Less than two weeks after the release of “Auntie Diaries,” comedian Ricky Gervais drew backlash for his transphobic jokes in new Netflix special “SuperNature.” Gervais, who vocally supported England legalizing same-sex marriage in 2014, took aim at pronouns and so-called “identity politics,” and joked that “old-fashioned women” are “the ones with wombs” and “new women” are “the ones with beards and (penises).”

Netflix co-CEO Ted Sarandos defended Gervais’ remarks as “free expression,” coming on the heels of the streamer’s controversial standup special “The Closer” last fall, in which Dave Chappelle insisted that “gender is a fact” and declared himself a proud TERF (trans-exclusionary feminist). 

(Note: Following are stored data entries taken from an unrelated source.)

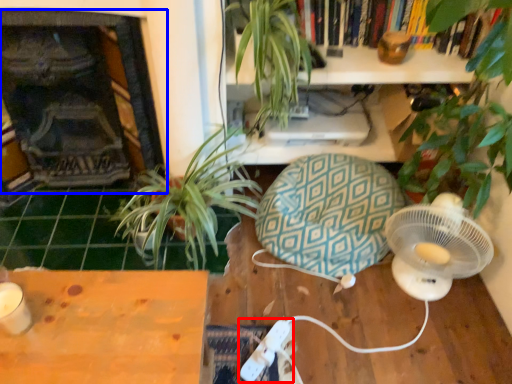 Question: Among these objects, which one is nearest to the camera, Wii controller (highlighted by a red box) or fireplace (highlighted by a blue box)?

Choices:
 (A) Wii controller
 (B) fireplace

Answer: (B) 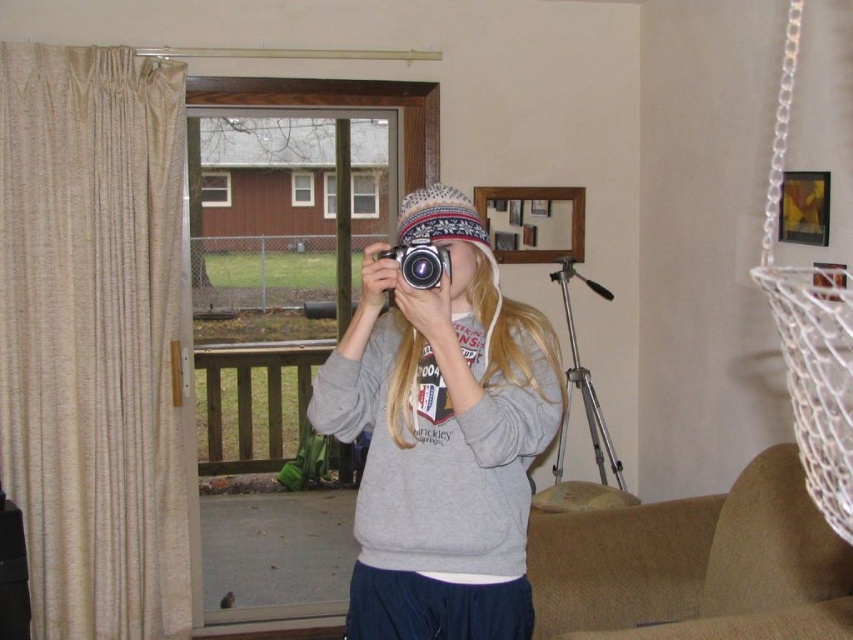 You are a photographer trying to set up a tripod for a long exposure shot. The camera you are holding requires a tripod that is at least 3 meters away to avoid vibrations. Can the silver metallic tripod at right be used for this purpose?

The silver metallic tripod at right is 3.18 meters away from the camera, which meets the minimum requirement of 3 meters. Therefore, it can be used for the long exposure shot without causing vibrations.

From the picture: You are the photographer in the scene. You notice two points marked in the image. One is at coordinates point (519, 346) and the other at point (599, 461). Which point is closer to your camera lens?

Point (519, 346) is closer to the camera than point (599, 461).

You are setting up equipment for a photo shoot. You have a silver metallic tripod at right and a silver metallic camera at center. Which object should you adjust if you need to make one of them smaller to fit through a narrow doorway?

The silver metallic tripod at right is larger in size than the silver metallic camera at center, so you should adjust the tripod to make it smaller to fit through the narrow doorway. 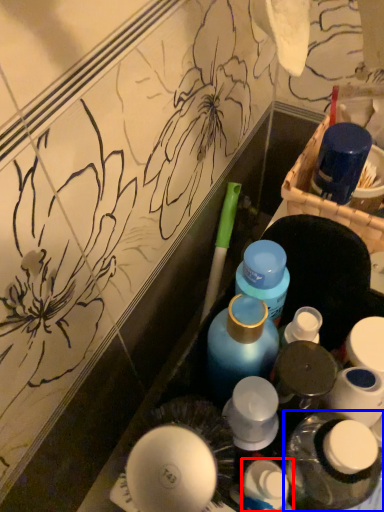 Question: Which object appears farthest to the camera in this image, toiletry (highlighted by a red box) or bottle (highlighted by a blue box)?

Choices:
 (A) toiletry
 (B) bottle

Answer: (A) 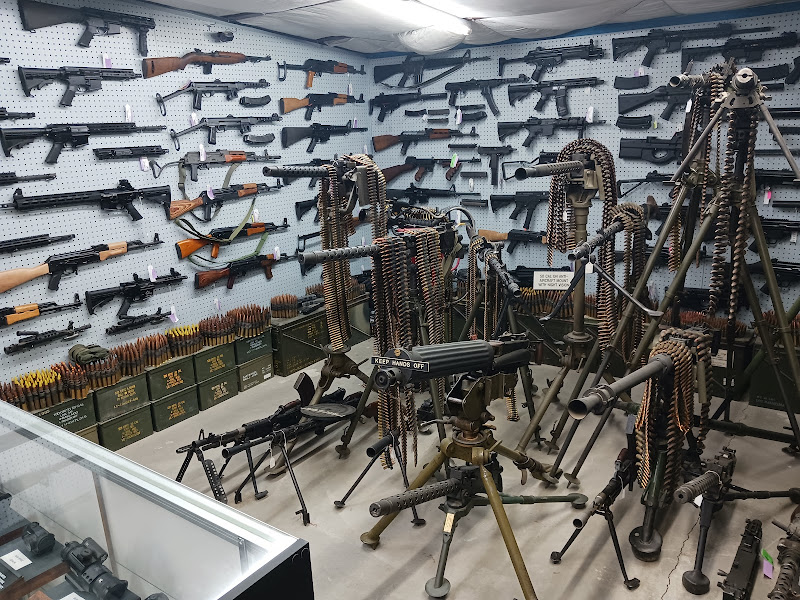 The width and height of the screenshot is (800, 600). I want to click on tile, so click(x=362, y=566). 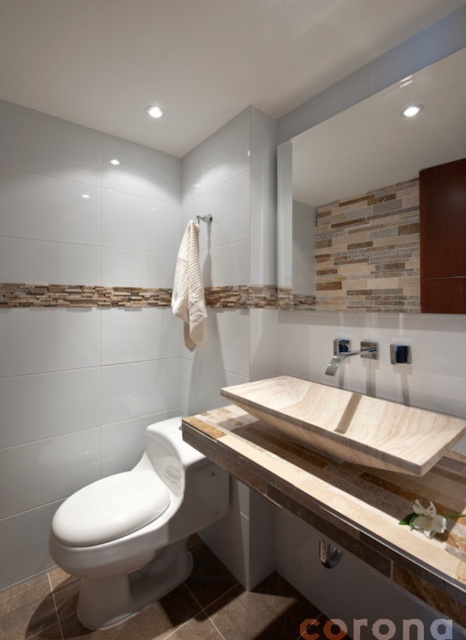 Question: Which of these objects is positioned closest to the light brown marble vanity at lower right?

Choices:
 (A) light wood/wooden sink at center
 (B) white ceramic shower at upper center
 (C) wooden frame mirror at upper center

Answer: (A)

Question: Does wooden frame mirror at upper center appear over light wood/wooden sink at center?

Choices:
 (A) yes
 (B) no

Answer: (A)

Question: Which point appears closest to the camera in this image?

Choices:
 (A) (210, 214)
 (B) (369, 248)
 (C) (128, 481)

Answer: (B)

Question: Is light wood/wooden sink at center closer to the viewer compared to satin nickel faucet at upper center?

Choices:
 (A) yes
 (B) no

Answer: (A)

Question: Which object is the farthest from the white glossy toilet bowl at lower left?

Choices:
 (A) light brown marble vanity at lower right
 (B) light wood/wooden sink at center

Answer: (B)

Question: Does light brown marble vanity at lower right appear under satin nickel faucet at upper center?

Choices:
 (A) no
 (B) yes

Answer: (B) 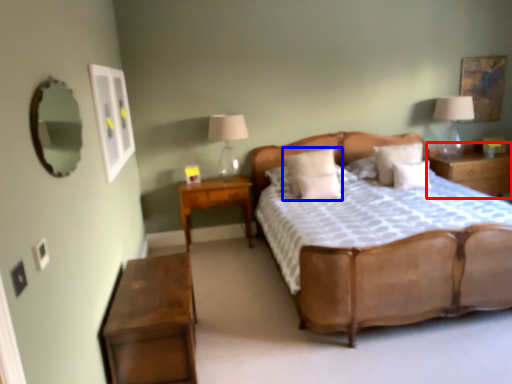 Question: Which point is closer to the camera, nightstand (highlighted by a red box) or pillow (highlighted by a blue box)?

Choices:
 (A) nightstand
 (B) pillow

Answer: (B) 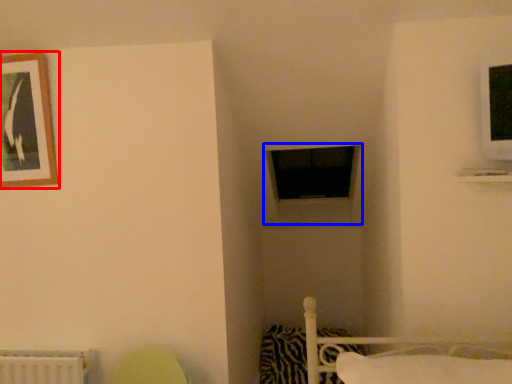 Question: Which point is closer to the camera, picture frame (highlighted by a red box) or window frame (highlighted by a blue box)?

Choices:
 (A) picture frame
 (B) window frame

Answer: (A) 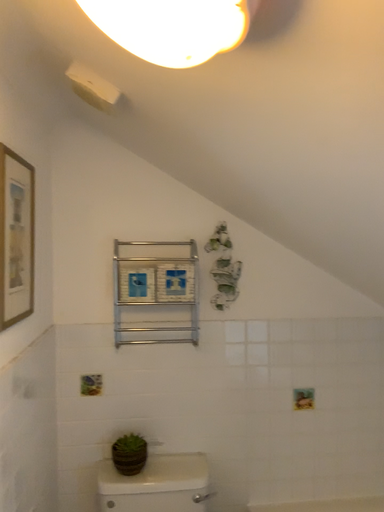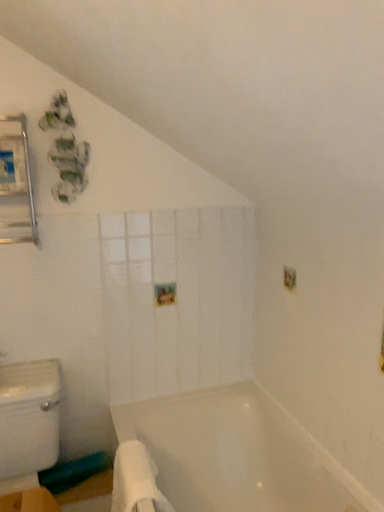 Question: Which way did the camera rotate in the video?

Choices:
 (A) rotated left
 (B) rotated right

Answer: (B) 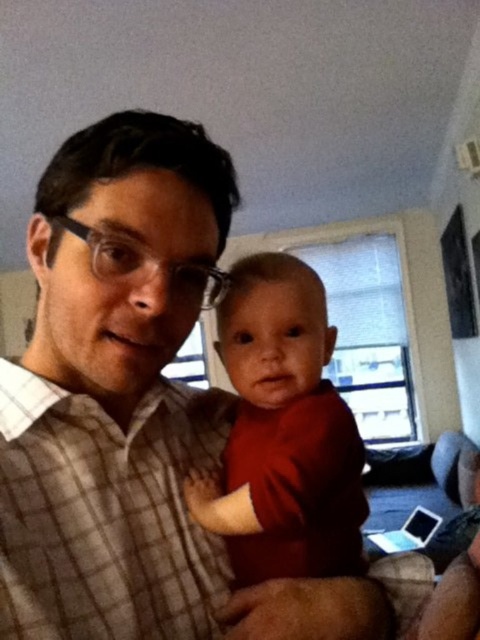 Consider the image. What is the position of the plaid shirt at center in the image?

The plaid shirt at center is located at point 0.641 on the x axis and 0.275 on the y axis.

You are standing in the room and want to place a small plant between the two points, point (162, 464) and point (248, 268). Which point should the plant be closer to if you want it to be nearer to the viewer?

The plant should be placed closer to point (162, 464) because it is closer to the viewer than point (248, 268).

You are a photographer trying to focus on the plaid shirt at center and the matte red shirt at center. Which one is closer to the camera?

The plaid shirt at center is in front of the matte red shirt at center, so it is closer to the camera. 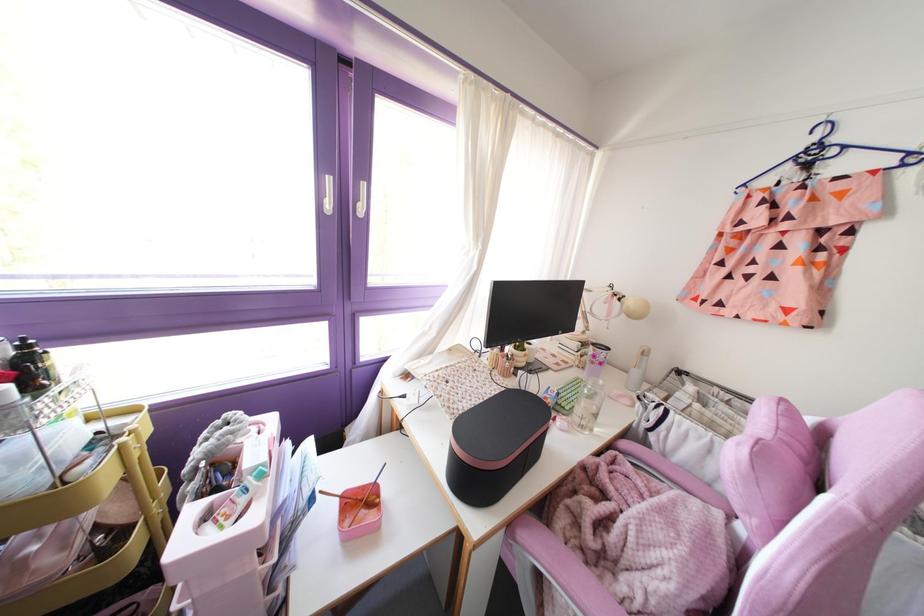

Last month, Midler was also accused of being transphobic after suggesting that trans-inclusive language “erases” women, tweeting her distaste for terms such as “birthing people” and “people with vaginas.” Her comments were in response to the Supreme Court’s overturn of Roe v. Wade and how women’s bodies are under attack.

But by defining women in exclusively cisgender terms, Midler diminished trans people’s hard-fought quest for equal rights – a surprising stance, given the “Beaches” star’s large queer fan base and history of supporting LGBTQ causes. 

“If you’re looking around right now, and your reaction is to start attacking trans people and making trans people the butt of your jokes, you’re hurting an incredibly vulnerable population,” says Ari Drennen, LGBTQ program director at Media Matters for America. “Cis women, trans women, trans men, nonbinary people – we’re all under threat right now from the right-wing war on bodily autonomy.

“The only way we’re going to prevail is together – not by punching down at other groups or trying to divide ourselves in the face of what’s happening.”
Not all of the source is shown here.